Moyar’s book Triumph Forsaken has a deep view in Chapter 16, The Prize for Victory: January–May 1965 regarding the risk Johnson faced in considering an exit strategy from Vietnam. Moyar has written an interesting aspect of America’s effort in defending Saigon after a less-than-stellar-efforts by the South Vietnamese Army throughout 1964.
Moyar’s view is Johnson lack of strong, even overpowering reprisals against the North in 1964 opened the door to global criticism of America’s policy in fighting communist expansion.
Was global domination reaching a tipping point? According to Moyar China was America’s threat not in 1964 but in the future. Russia was clearly not a long term threat.
Stemming the tide against growing communist expansion in Southeast Asia Moyar indicates the White House was measuring the geopolitical shifts within Asia and beyond.
In chapters 13: Self-Imposed Restrictions: January–July 1964 and chapter 14 Signals: August–October 1964 Moyar illustrates a range of points for the overall failure of the South Vietnamese Army to recover from previous confrontations with the North and Vietcong.

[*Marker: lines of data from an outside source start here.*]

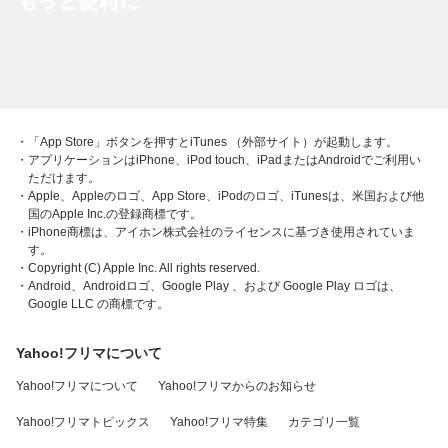
・「App Store」ボタンを押すとiTunes （外部サイト）が起動します。
・アプリケーションはiPhone、iPod touch、iPadまたはAndroidでご利用い
ただけます。
・Apple、Appleのロゴ、App Store、iPodのロゴ、iTunesは、米国および他
国のApple Inc.の登録商標です。
・iPhone商標は、アイホン株式会社のライセンスに基づき使用されていま
す。
・Copyright (C) Apple Inc. All rights reserved.
・Android、Androidロゴ、Google Play 、および Google Play ロゴは、
Google LLC の商標です。
Yahoo!フリマについて
Yahoo!フリマについて
Yahoo!フリマからのお知らせ
Yahoo!フリマトピックス
Yahoo!フリマ特集
カテゴリ一覧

Moyar continues to see the failure of Ap Bac in early 1963 as a defining point for America’s policy. The South never recovered according to Moyar from Diem’s assassination. Did a real opportunity to pull out of Vietnam in 1965 impact Johnson? Moyar documents his view throughout Chapter 16:
In the event of a precipitate American withdrawal from Vietnam, Johnson told his advisers on one occasion, the Southeast Asian nations would label the United States a “paper tiger,” and the United States would see its credibility plummet in the region …. Rusk informed the President on one occasion that if South Vietnam fell, the United States would lose its alliances with Laos, Thailand, Malaysia, South Korea, Taiwan, and Japan, and in addition the Chinese would dominate India, while America’s European alliances would remain intact.
During a meeting with Eisenhower in February, he read the former President a State Department message on Thailand as evidence of Vietnam’s international significance. In the message, the U.S. ambassador to Thailand described a discussion with Thai Foreign Minister Thanat Khoman in these terms: “This morning, in my first meeting with Thanat after my return, I found him in a rosy glow over the vast improvement in morale throughout Southeast Asia as a result of American and South Vietnamese [air] strikes on North Vietnam.”
Ho Chi Minh told an African diplomat that a Vietnamese Communist victory would “help the people of all nations see that they need not be afraid of the Americans,” and that “once the United States is defeated in Vietnam it will never be able to win anywhere else in the world.”
Aside from France, which doggedly called for the neutralization of South Vietnam to gratify old grudges against the United States and assert its independence, the countries of NATO supported America’s stance on Vietnam. NATO’s Expert Working Group, composed of representatives from NATO countries small and large, asserted in the spring of 1965, “It remains a vital interest of the West to prevent a Communist victory in South Vietnam which would stimulate similar developments throughout Southeast Asia.” Many NATO nations – including the two most powerful, West Germany and Britain – said that America’s willingness to defend Vietnam was a key indicator of whether America would protect its allies not only in Asia but also in Europe.